> **Dataset entries**
********************

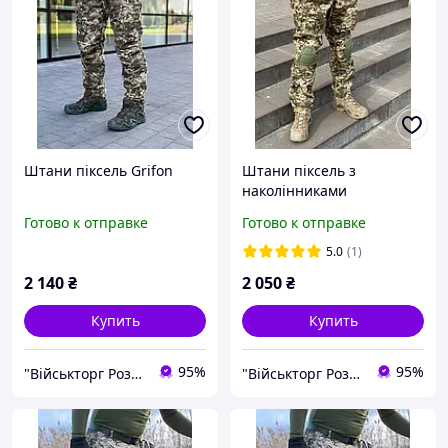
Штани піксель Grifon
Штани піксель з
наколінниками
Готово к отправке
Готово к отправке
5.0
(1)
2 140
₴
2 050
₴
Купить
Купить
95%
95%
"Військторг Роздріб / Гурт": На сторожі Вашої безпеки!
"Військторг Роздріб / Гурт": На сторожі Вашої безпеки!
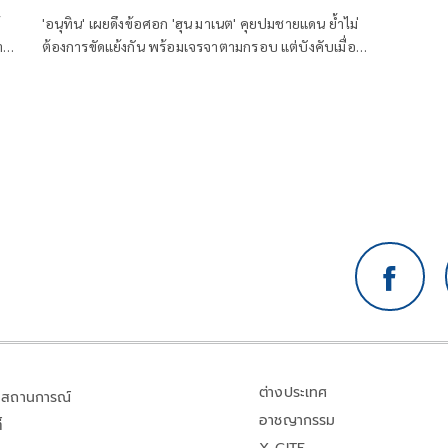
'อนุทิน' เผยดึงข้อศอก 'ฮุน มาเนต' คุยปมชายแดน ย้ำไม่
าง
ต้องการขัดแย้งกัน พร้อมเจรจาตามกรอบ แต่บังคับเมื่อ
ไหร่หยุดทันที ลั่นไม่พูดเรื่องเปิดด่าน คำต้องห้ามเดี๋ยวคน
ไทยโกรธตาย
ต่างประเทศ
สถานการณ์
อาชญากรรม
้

********************

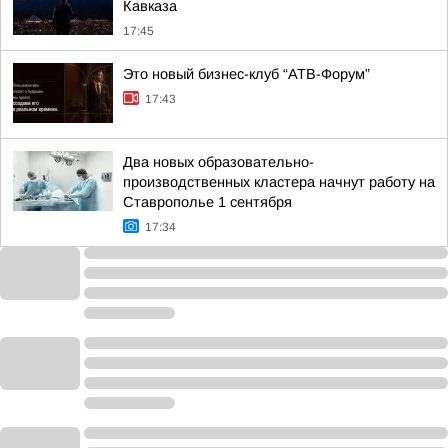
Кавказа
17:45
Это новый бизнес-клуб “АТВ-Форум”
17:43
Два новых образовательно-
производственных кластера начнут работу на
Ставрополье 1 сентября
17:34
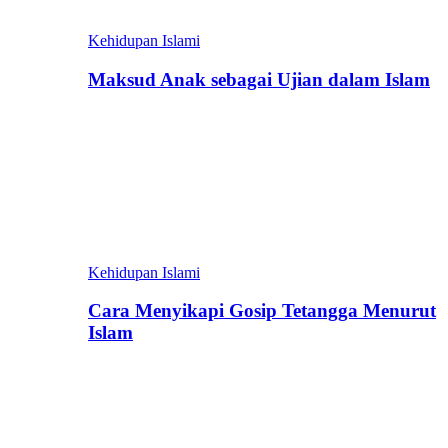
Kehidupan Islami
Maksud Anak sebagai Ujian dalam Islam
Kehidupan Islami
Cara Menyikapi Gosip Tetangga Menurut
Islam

********************

> **Exercise brief**
Using the records above, filter out every line that lacks the string "Штани" and copy the rest.

> **Task output**
Штани піксель Grifon
Штани піксель з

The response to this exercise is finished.